I have never seen those colors. I was taught them when I was young - shown cards in class just like other kids, but they all look the same to me. I don't know what color you would call my world, but all colors are the same to me.

I look at the sky and the grass and skin and they are all the same to me. All colors blend together - every object the same, except one.

Pansies grew outside my house when I was a child. I didn't tell about the colors - that they all looked the same, but I couldn't help being fascinated by the pansies that grew outside.

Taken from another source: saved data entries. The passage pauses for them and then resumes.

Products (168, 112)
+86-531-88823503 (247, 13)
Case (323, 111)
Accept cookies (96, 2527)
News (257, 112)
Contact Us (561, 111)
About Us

They were the only thing that looked different - their velvet petals were a lovely color, so different from everything else in my world.

As most humans are captivated by the mountains, the sunset, the stars, I was mesmerized by those pansies. Because I happened not to have purple clothing and nothing else in our home was purple, I was convinced that the flowers were something magical, mystical, unique.

In my mind, the flowers were a connection to something I was not given at birth. I knew everyone else was able to see things differently from me, but I felt like the flowers were a gift.

When I went to high school though, despite the fact that I no longer strictly believed that the pansies were anything special, I lost all faith in their magic. Even though I said I didn't care, pretended I did it on purpose, I was teased that everything I wore clashed. My obsession with purple was constantly commented on.

I began to feel that the flowers - rather than being a gift - had been left - by accident or design - to torture me. Because everywhere I looked, I saw nothing. I couldn't even imagine what other people might be able to see.

When I left high school, left the town I grew up in, I moved to an apartment in the city and I filled it with purple things - flowers in the window box, pictures on the walls. I painted the walls varying shades of purple and when I was home I was happy.

Leaving my apartment was like dying - like ripping myself out of a natural environment and trying to transplant myself somewhere unfit for habitation. But it wasn't until recently that I realized something - no matter how much purple I splashed on the world, I would never see what other people saw.

It wasn't until then that I realized I would never belong. Not like you. Whatever else you are, you and everybody else in this world belong here.